The simplest way to perform umbrella sampling within sander is via the “NMR restraint” functionality documented in chapter 30 of the Amber manual (NMR refinement).

Tutorial

Modifying the mdin file 

To activate the the usage of NMR restraints, set nmropt=1 in the &cntrl section of the mdin file. One must provide the name of the file defining the restraints (the disang file) and the name of a file where the reaction coordinate values will be written during the simulation (the dumpave file). Furthermore, one should specify the frequency used to write to the dumpave file (the DUMPFREQ parameter).

Title: Umbrella sampling example
&cntrl
   [...simulation options...]
   !
   ! Activate restraints
   !
   nmropt = 1
/
!
! Write the reaction coordinate values to the dumpave file
! every 20 steps
!
&wt type = 'DUMPFREQ', istep1 = 20, /
&wt type = 'END' /
!
! Read the restraints from a file, in this case called img.disang
!
DISANG=img.disang
!
! Write the reaction coordinate values to a file called img.dumpave
!
DUMPAVE=img.dumpave
!
! Write the summary of restraints in the mdout file
!
LISTOUT=POUT
LISTIN=POUT

Defining restraints in the disang file 

The format of the disang file, the available collective variable definitions, and the form of the biasing potential are described in section 30.1.1 of the Amber manual (Variables in the &rst namelist). Frequently asked questions regarding restraints can be found here. In brief, the biasing potential offered through the NMR restraint module is a flat-bottomed parabola with linear extensions, as depicted below.

\                            /
 \                          /
  \                        /
   -                      -
    --                  --
      ---            ---
         ------------
  ^         ^    ^         ^
  r1       r2    r3       r4

This has the mathematical form.

\[\begin{split}U(r) = \begin{cases} m1+(r-r1)*b1 & \text{if $r<r1$} \\ rk2*(r-r2)^2 & \text{if $r1<r<r2$} \\ 0 & \text{if $r2 < r < r3$} \\ rk3*(r-r3)^2 & \text{if $r3<r<r4$} \\ m4+(r-r4)*b4 & \text{if $r>r4$} \end{cases}\end{split}\]

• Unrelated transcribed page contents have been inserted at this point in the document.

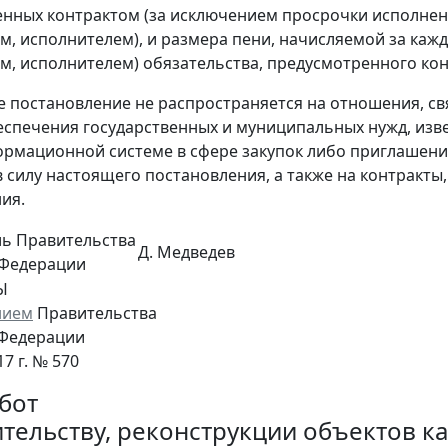
нных контрактом (за исключением просрочки исполнен
м, исполнителем), и размера пени, начисляемой за ка
м, исполнителем) обязательства, предусмотренного кон
е постановление не распространяется на отношения, св
беспечения государственных и муниципальных нужд, из
рмационной системе в сфере закупок либо приглашения
в силу настоящего постановления, а также на контракты
ия.
ль Правительства
Д. Медведев
 Федерации
Ы
нием
Правительства
 Федерации
17 г. № 570
бот
ительству, реконструкции объектов к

The free parameters are r1, r2, r3, r4, rk2, rk3, whereas the m1, b1, m2, and b2 parameters are automatically chosen to preserve continuity of the energy at r1 and r4. Many analysis scripts assume that the biasing potential is purely harmonic, in which case one sets r1=-999, r4=999, r2=X, r3=X, rk2=K, rk3=K where X and K are the position of the harmonic minimum and the harmonic prefactor, respectively.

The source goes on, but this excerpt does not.